▸ What you are asked to do: The answer must reproduce all of the data below exactly and contain no images.

▸ Available data:

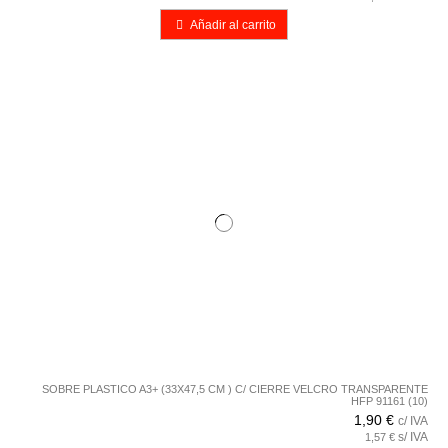
Añadir al carrito
SOBRE PLASTICO A3+ (33X47,5 CM ) C/ CIERRE VELCRO TRANSPARENTE
HFP 91161 (10)
1,90 €
c/ IVA
s/ IVA
1,57 €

▸ Result of the task:
Añadir al carrito
SOBRE PLASTICO A3+ (33X47,5 CM ) C/ CIERRE VELCRO TRANSPARENTE
HFP 91161 (10)
1,90 €
c/ IVA
s/ IVA
1,57 €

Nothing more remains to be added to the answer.